Kenneth C. Ketner, 58, was sentenced Monday to four years, 9 months in prison and ordered to repay $9.27 million his former company, Mortgage Capital Resource, fraudulently obtained from banks, the Orange County Register reported.

Mortgage Capital, which offered second mortgages for debt consolidation, had a $20 million line of credit from an Illinois bank, Household Commercial Finance, the Register reported. Ketner settled a 2001 civil suit by the bank for $5 million, and the California Department of Real Estate revoked Mortgage Capital Resource’s license in when it was refused access to the company’s account books, the Register said.
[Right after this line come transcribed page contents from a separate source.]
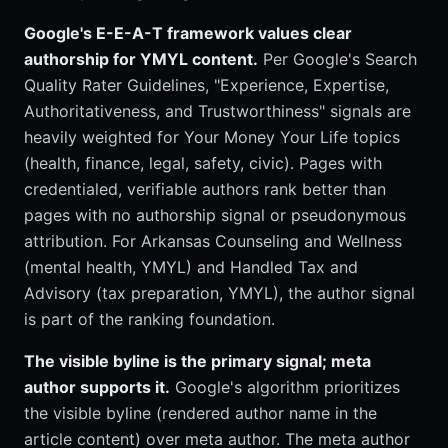
Google's E-E-A-T framework values clear
authorship for YMYL content.
Per Google's Search
Quality Rater Guidelines, "Experience, Expertise,
Authoritativeness, and Trustworthiness" signals are
heavily weighted for Your Money Your Life topics
(health, finance, legal, safety, civic). Pages with
credentialed, verifiable authors rank better than
pages with no authorship signal or pseudonymous
attribution. For Arkansas Counseling and Wellness
(mental health, YMYL) and Handled Tax and
Advisory (tax preparation, YMYL), the author signal
is part of the ranking foundation.
The visible byline is the primary signal; meta
author supports it.
Google's algorithm prioritizes
the visible byline (rendered author name in the
article content) over meta author. The meta author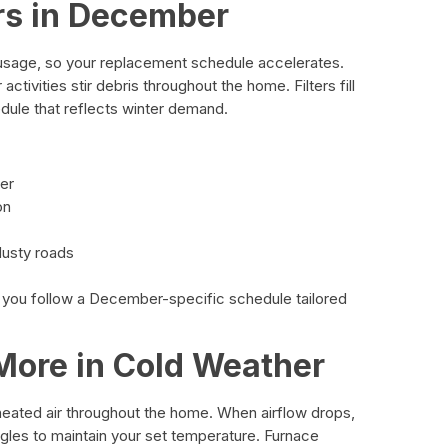
rs in December
sage, so your replacement schedule accelerates.
activities stir debris throughout the home. Filters fill
dule that reflects winter demand.
ter
on
dusty roads
 you follow a December-specific schedule tailored
More in Cold Weather
 heated air throughout the home. When airflow drops,
ggles to maintain your set temperature. Furnace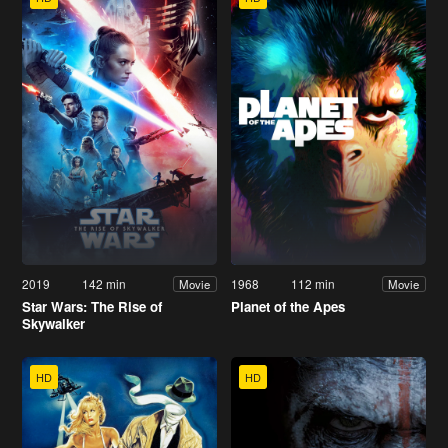
2019
142 min
1968
112 min
Movie
Movie
Star Wars: The Rise of
Planet of the Apes
Skywalker
HD
HD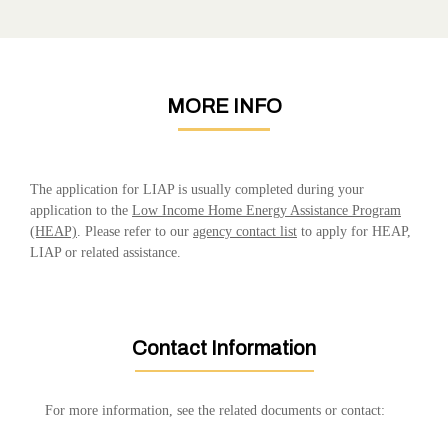
MORE INFO
The application for LIAP is usually completed during your
application to the
Low Income Home Energy Assistance Program
(HEAP)
. Please refer to our
agency contact list
to apply for HEAP,
LIAP or related assistance.
Contact Information
For more information, see the related documents or contact: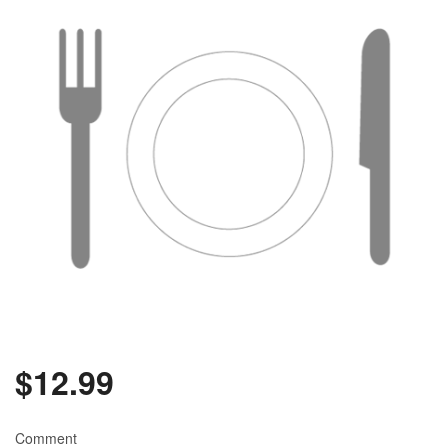
Search
$
12.99
Comment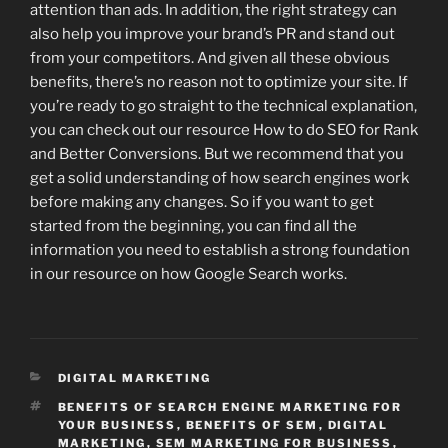
attention than ads. In addition, the right strategy can
also help you improve your brand’s PR and stand out
from your competitors. And given all these obvious
benefits, there’s no reason not to optimize your site. If
you’re ready to go straight to the technical explanation,
you can check out our resource How to do SEO for Rank
and Better Conversions. But we recommend that you
get a solid understanding of how search engines work
before making any changes. So if you want to get
started from the beginning, you can find all the
information you need to establish a strong foundation
in our resource on how Google Search works.
CATEGORIES
DIGITAL MARKETING
TAGS
BENEFITS OF SEARCH ENGINE MARKETING FOR
YOUR BUSINESS
,
BENEFITS OF SEM
,
DIGITAL
MARKETING
,
SEM MARKETING FOR BUSINESS
,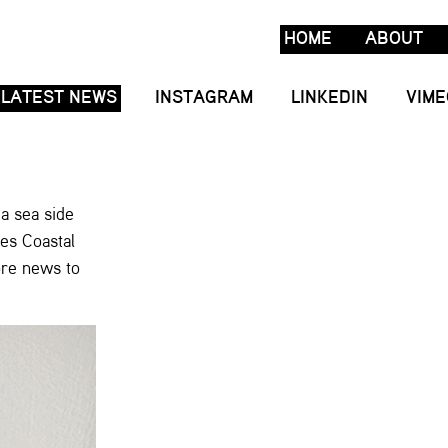
HOME
ABOUT
LATEST NEWS
INSTAGRAM
LINKEDIN
VIME
 a sea side
les Coastal
ore news to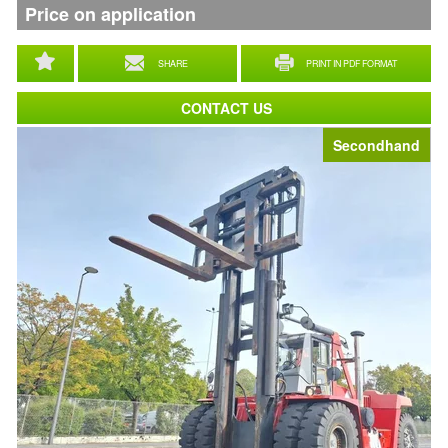
Price on application
SHARE
PRINT IN PDF FORMAT
CONTACT US
Secondhand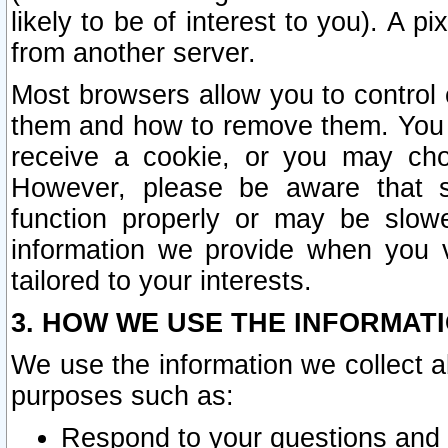
likely to be of interest to you). A p
from another server.
Most browsers allow you to control 
them and how to remove them. You m
receive a cookie, or you may cho
However, please be aware that s
function properly or may be slowe
information we provide when you v
tailored to your interests.
3. HOW WE USE THE INFORMAT
We use the information we collect a
purposes such as:
Respond to your questions and 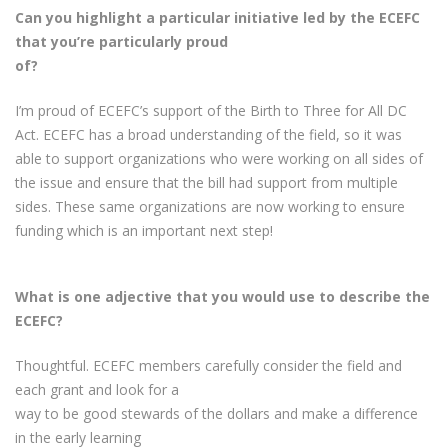
Can you highlight a particular initiative led by the ECEFC
that you’re particularly proud
of?
I’m proud of ECEFC’s support of the Birth to Three for All DC
Act. ECEFC has a broad understanding of the field, so it was
able to support organizations who were working on all sides of
the issue and ensure that the bill had support from multiple
sides. These same organizations are now working to ensure
funding which is an important next step!
What is one adjective that you would use to describe the
ECEFC?
Thoughtful. ECEFC members carefully consider the field and
each grant and look for a
way to be good stewards of the dollars and make a difference
in the early learning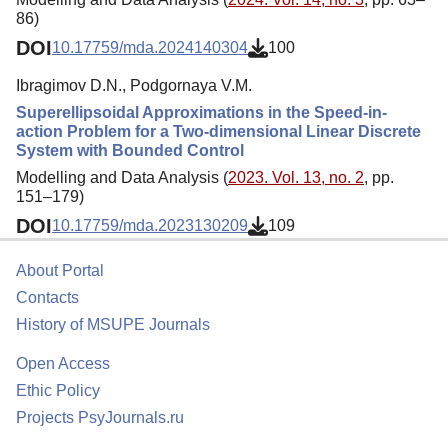
86)
DOI
10.17759/mda.2024140304
100
Ibragimov D.N., Podgornaya V.M.
Superellipsoidal Approximations in the Speed-in-
action Problem for a Two-dimensional Linear Discrete
System with Bounded Control
Modelling and Data Analysis (
2023. Vol. 13, no. 2
, pp.
151–179)
DOI
10.17759/mda.2023130209
109
About Portal
Contacts
History of MSUPE Journals
Open Access
Ethic Policy
Projects PsyJournals.ru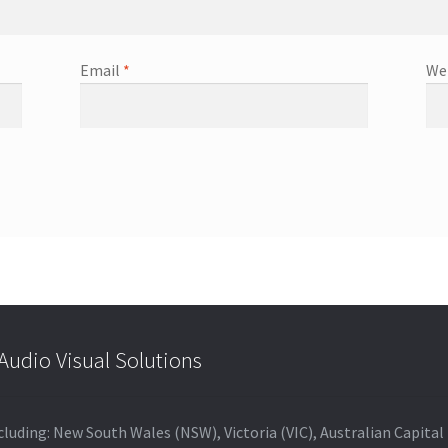
Email
*
We
udio Visual Solutions
 including: New South Wales (NSW), Victoria (VIC), Australian Capit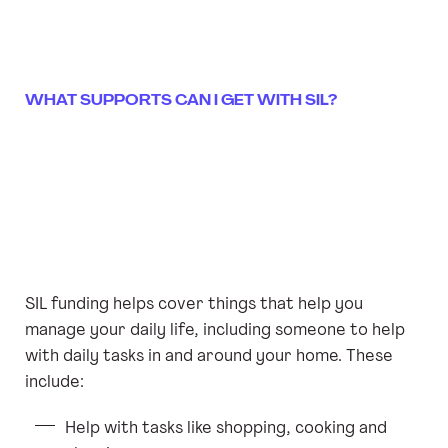
WHAT SUPPORTS CAN I GET WITH SIL?
SIL funding helps cover things that help you
manage your daily life, including someone to help
with daily tasks in and around your home. These
include:
Help with tasks like shopping, cooking and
Prosecutors indicted Ketner in 2005 on 16 counts of fraud, alleging he had created a Ponzi scheme that netted more than $9 million which he used to buy investment property, cars and boats. Ketner pleaded guilty in August to two counts of mail and wire fraud, but prosecutors allege he runs two consulting firms that receive money from three mortgage lenders, the Register reported.

Prosecutors said the consulting firms, Danbury Consultants and NFC Consultants, received revenue from New American Financial in Newport Beach, Segway Financial in Irvine, and Key Mortgage Corp., doing business as KMC Corp.

Ketner has not been charged with or convicted of any additional crimes other than those he admitted to committing as the head of Mortgage Capital Resource.